Der Idealismus eines jungen Mannes, der einer Brigade bei der Gewinnung von Neuland helfen will, prallt dabei auf einen stalinistischen Kolchosenvorsteher, der seine Vorrangstellung durch die Ankunft des Jüngeren bedroht sieht. Subtil wird dabei laut Filmbeschreibung des Berliner Arsenal-Kinos in diesem poetischen „Eastern“ satirisch Chruschtschows in den 1950er Jahren gescheitertes Experiment, in Zentralasiens Steppen Neuland zu gewinnen, verarbeitet.
Drei Jahre später folgte mit „Krylja“ („Flügel“, 1966) ein engagierter Frauenfilm, in dessen Mittelpunkt eine alleinstehende Schuldirektorin und ehemalige Fliegerin steht, die zwar gesellschaftlich hohes Ansehen genießt, aber infolge ihrer Strenge und Unzugänglichkeit mit ihrer Umwelt in Konflikt gerät. Immer wieder entflieht sie deshalb aus ihrem Alltagstrott in die Erinnerung an eine glorreich empfundene Vergangenheit.
Erst 20 Jahre nach seiner Fertigstellung durfte der Episodenfilm „Natschalo Newedomogo Weka“ („Der Beginn eines unbekannten Zeitalters“, 1967), der zum 50. Geburtstag der Sowjetunion entstand und zu dem Schepitko den Kurzfilm „Rodina Elektrischestwa („Die Heimat der Elektrizität“) beisteuerte, aufgeführt werden. Zu wenig optimistisch war den Zensoren die Schilderung des Beginns eines neuen Zeitalters. Schepitko folgt in ihrer Episode einem jungen Elektriker, der in den 1920er Jahren in ein abgelegenes Dorf geschickt wird, um den Menschen Elektrizität zu bringen.

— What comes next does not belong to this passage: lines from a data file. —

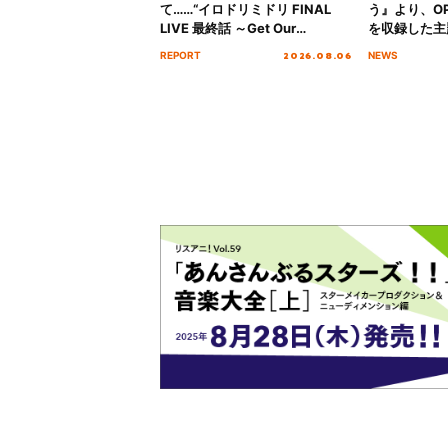
て……“イロドリミドリ FINAL
う』より、O
LIVE 最終話 ～Get Our
を収録した主題
MIRAI!!!!!!!!!!!!!!～”10年の活動
日にリリース
2026.08.06
REPORT
NEWS
を経てファイナルを迎える本公
演をレポート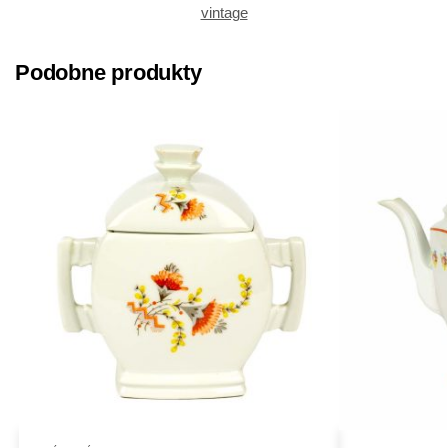
vintage
Podobne produkty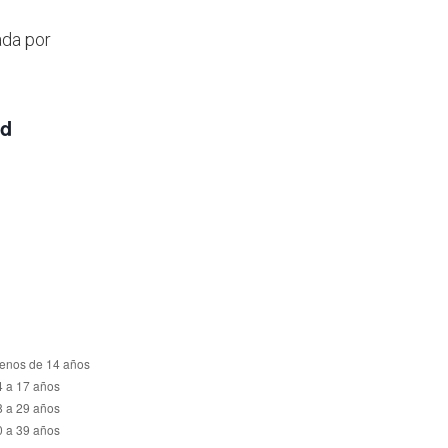
ada por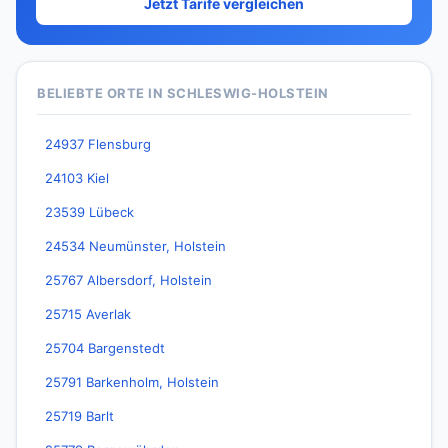
Jetzt Tarife vergleichen
BELIEBTE ORTE IN SCHLESWIG-HOLSTEIN
24937 Flensburg
24103 Kiel
23539 Lübeck
24534 Neumünster, Holstein
25767 Albersdorf, Holstein
25715 Averlak
25704 Bargenstedt
25791 Barkenholm, Holstein
25719 Barlt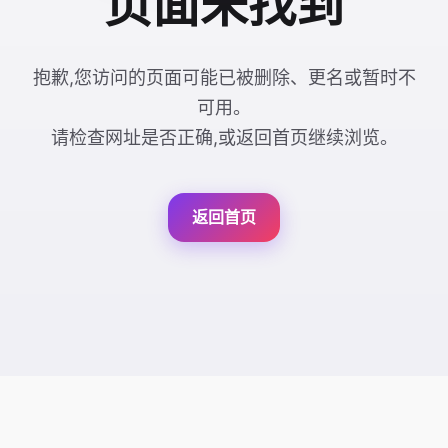
页面未找到
抱歉,您访问的页面可能已被删除、更名或暂时不
可用。
请检查网址是否正确,或返回首页继续浏览。
返回首页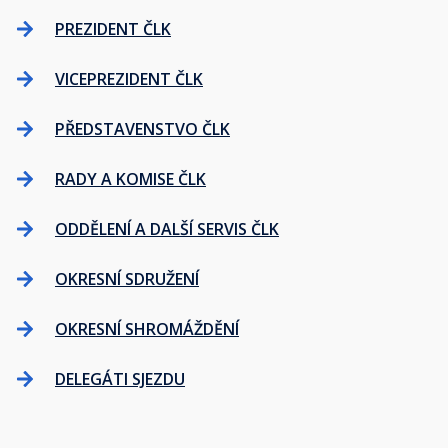
PREZIDENT ČLK
VICEPREZIDENT ČLK
PŘEDSTAVENSTVO ČLK
RADY A KOMISE ČLK
ODDĚLENÍ A DALŠÍ SERVIS ČLK
OKRESNÍ SDRUŽENÍ
OKRESNÍ SHROMÁŽDĚNÍ
DELEGÁTI SJEZDU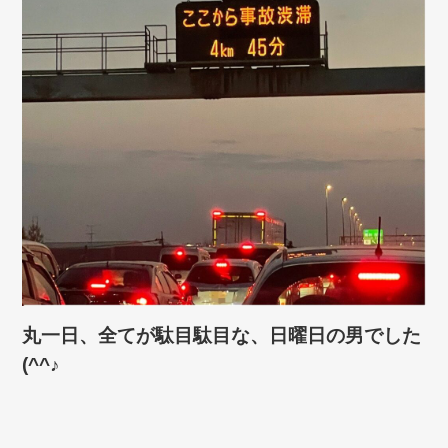
丸一日、全てが駄目駄目な、日曜日の男でした
(^^♪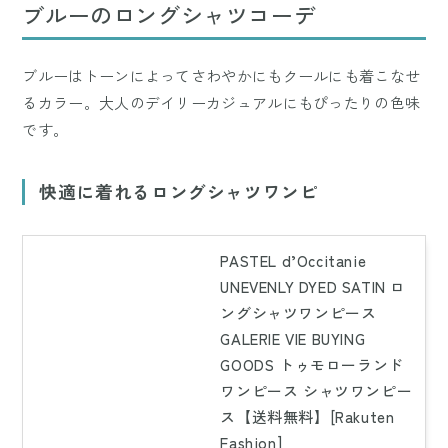
ブルーのロングシャツコーデ
ブルーはトーンによってさわやかにもクールにも着こなせ
るカラー。大人のデイリーカジュアルにもぴったりの色味
です。
快適に着れるロングシャツワンピ
PASTEL d’Occitanie
UNEVENLY DYED SATIN ロ
ングシャツワンピース
GALERIE VIE BUYING
GOODS トゥモローランド
ワンピース シャツワンピー
ス【送料無料】[Rakuten
Fashion]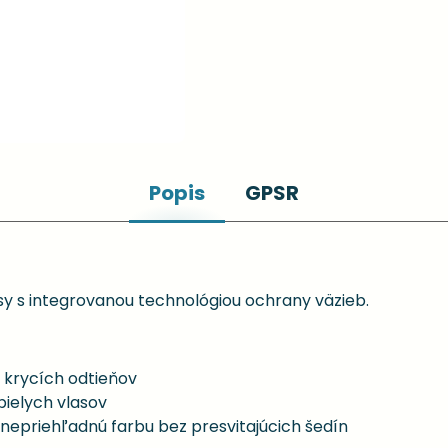
Popis
GPSR
y s integrovanou technológiou ochrany väzieb.
 krycích odtieňov
bielych vlasov
, nepriehľadnú farbu bez presvitajúcich šedín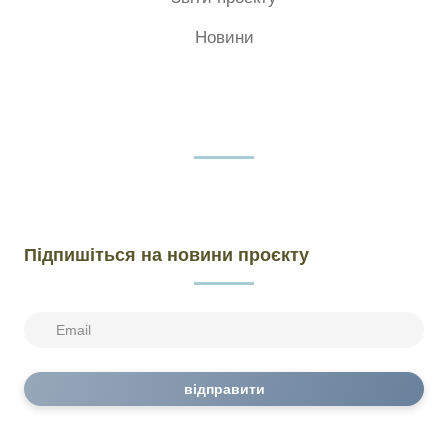
Новини
Підпишіться на новини проєкту
відправити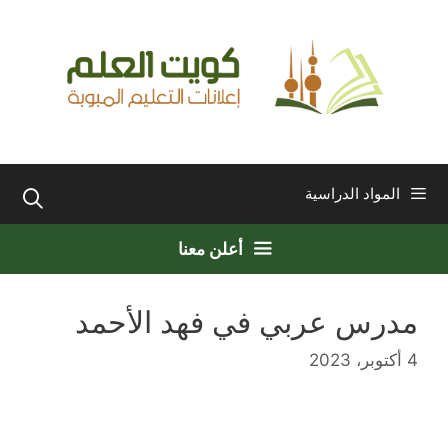
نتقل
لى
لمحتوى
المواد الدراسية
أعلن معنا
مدرس عربي في فهد الأحمد
4 أكتوبر، 2023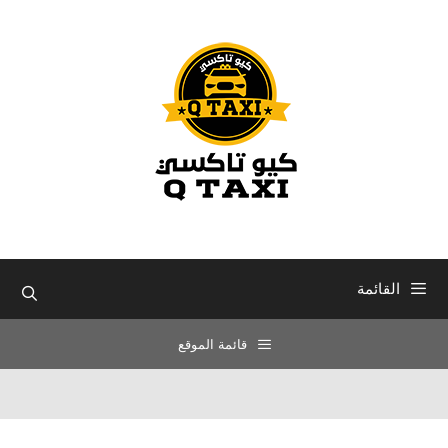
نتقل
لى
لمحتوى
القائمة
قائمة الموقع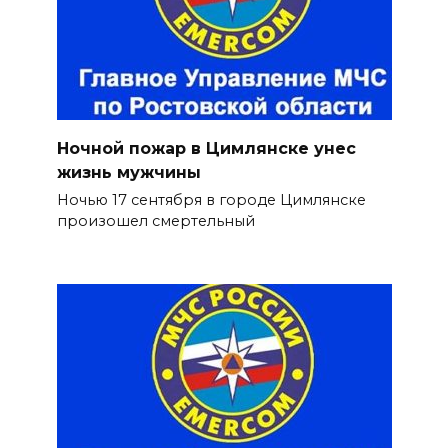
Ночной пожар в Цимлянске унес
жизнь мужчины
Ночью 17 сентября в городе Цимлянске
произошел смертельный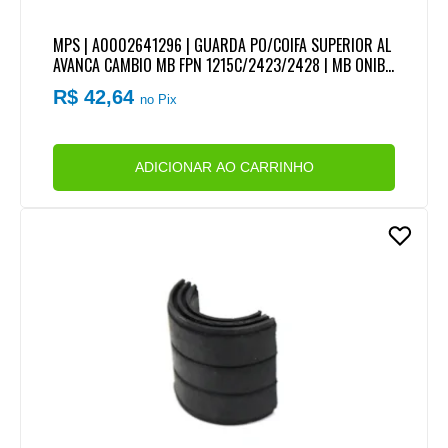
MPS | A0002641296 | GUARDA PO/COIFA SUPERIOR AL
AVANCA CAMBIO MB FPN 1215C/2423/2428 | MB ONIBU
S OH1417/1718M | MB ATEGO (COR PRETA) (COM BASE/
R$ 42,64
no Pix
ARO A9736831508)
ADICIONAR AO CARRINHO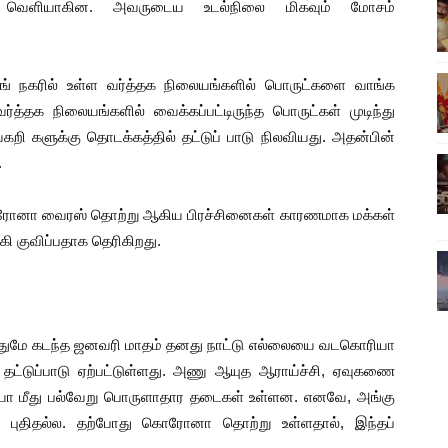
கள் வெளியாகின. அவருடைய உடல்நிலை மிகவும் மோசம்
்பு (படங்கள், விடியோ)
ொதுச் சபை கூட்டத்தில் இன்று உரை
ங் நகரில் உள்ள வர்த்தக நிலையங்களில் பொருட்களை வாங்க
்த்தக நிலையங்களில் வைக்கப்பட்டிருந்த பொருட்கள் முடிந்து
வீடியோ)
்கறி களுக்கு தொடக்கத்தில் தட்டுப் பாடு நிலவியது. அதன்பின்
்திலே அதிக காலெக்ஷன் செய்த திரைப்படம் ! எங்கு தெரியுமா?
.
ை!
கொரோனா வைரஸ் தொற்று ஆகிய பிரச்சினைகள் காரணமாக மக்கள்
ி குவிப்பதாக தெரிகிறது.
துமே கடந்த ஜனவரி மாதம் தனது நாட்டு எல்லையை வடகொரியா
கு தட்டுப்பாடு ஏற்பட்டுள்ளது. அணு ஆயுத ஆராய்ச்சி, ஏவுகணை
ா மீது பல்வேறு பொருளாதார தடைகள் உள்ளன. எனவே, அங்கு
து புதிதல்ல. தற்போது கொரோனா தொற்று உள்ளதால், இந்தப்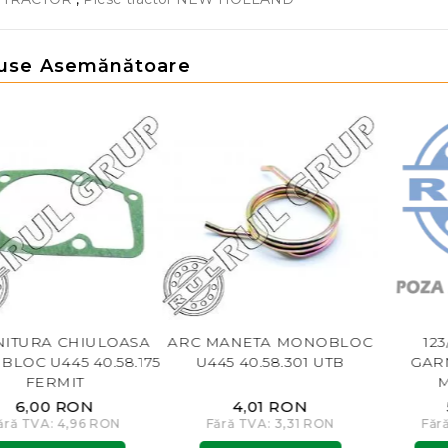
use Asemănătoare
ITURA CHIULOASA
ARC MANETA MONOBLOC
123
LOC U445 40.58.175
U445 40.58.301 UTB
GAR
FERMIT
6,00 RON
4,01 RON
ără TVA: 4,96 RON
Fără TVA: 3,31 RON
Făr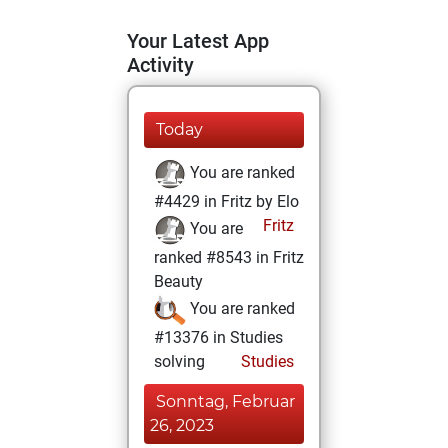
Your Latest App
Activity
Today
You are ranked
#4429 in Fritz by Elo
Fritz
You are
ranked #8543 in Fritz
Beauty
You are ranked
#13376 in Studies
solving
Studies
Sonntag, Februar
26, 2023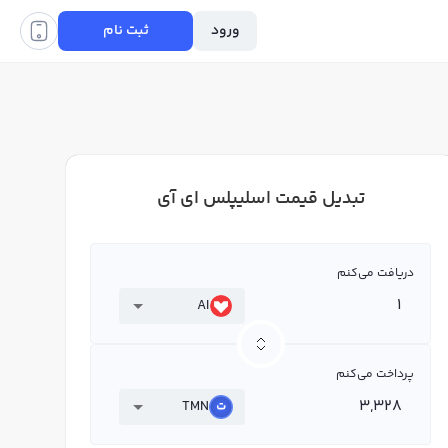
ورود
ثبت نام
تبدیل قیمت اسلیپلس ای آی
دریافت می‌کنم
AI
پرداخت می‌کنم
TMN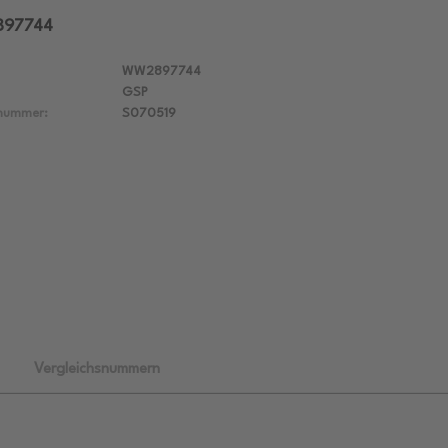
897744
WW2897744
GSP
lnummer:
S070519
Vergleichsnummern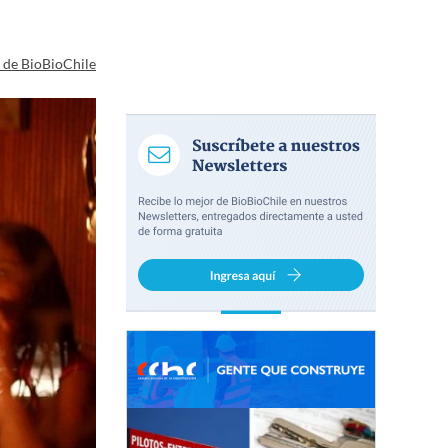
a de BioBioChile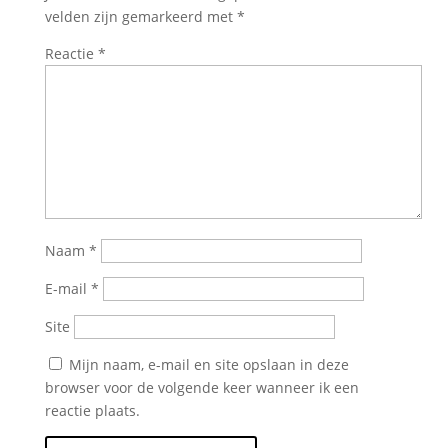
velden zijn gemarkeerd met
*
Reactie
*
Naam
*
E-mail
*
Site
Mijn naam, e-mail en site opslaan in deze
browser voor de volgende keer wanneer ik een
reactie plaats.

Ihr einziger Farbfilm „Ty i ja“ („Du und ich“; 1971), in dessen Mittelpunkt zwei Wissenschaftler stehen, von denen der eine durch einen mehrjährigen Aufenthalt in einem westlichen Land und das Scheitern seiner Ehe in eine Krise gerät, wurde zur kritischen Bestandsaufnahme von Schepitkos eigener Generation der 30-Jährigen.
Mit „Woschoschdene“ („Der Aufstieg“, 1976), der 1977 bei der Berlinale mit dem Goldenen Bären ausgezeichnet wurde, schaffte sie den internationalen Durchbruch. Kühn verbindet Schepitko darin das Drama zweier Partisanen im Zweiten Weltkrieg mit der Passionsgeschichte Christi. In eindringlichen expressionistischen Schwarzweißbildern werden dem Heldentum das Leiden, und dem bedingungslosen Kampf bis zum Tod Verrat und Kollaboration gegenübergestellt und Parallelen zu biblischen Motiven hergestellt.
„Woschoschdene“ sollte Schepitkos letzter Film bleiben, denn am 2. Juli 1979 kam die 41-Jährige zusammen mit ihrem Kameramann, dem Szenenbildnern und drei weiteren Mitarbeitern bei der Fahrt zur Motivsuche für ihren nächsten Film bei einem Verkehrsunfall ums Leben. Vier Jahre später stellte ihr Ehemann Elem Klimov dieses Projekt „Abschied von Matjora“ (1983) fertig. Die Geschichte eines Inseldorfs, das wegen eines Wasserkraftwerks überflutet werden soll, wird dabei zur bildmächtigen Parabel über den Widerspruch von Tradition und Fortschritt, über Verwurzelung des Menschen und tiefe Naturverbundenheit.
Schon drei Jahre zuvor hatte Klimov mit dem kurzen Porträtfilm „Larissa“ eine zärtliche Hommage an seine verstorbene Frau gedreht, deren Werk nun wieder mit der Retrospektive im Stadtkino Basel dem Vergessen entrissen wird.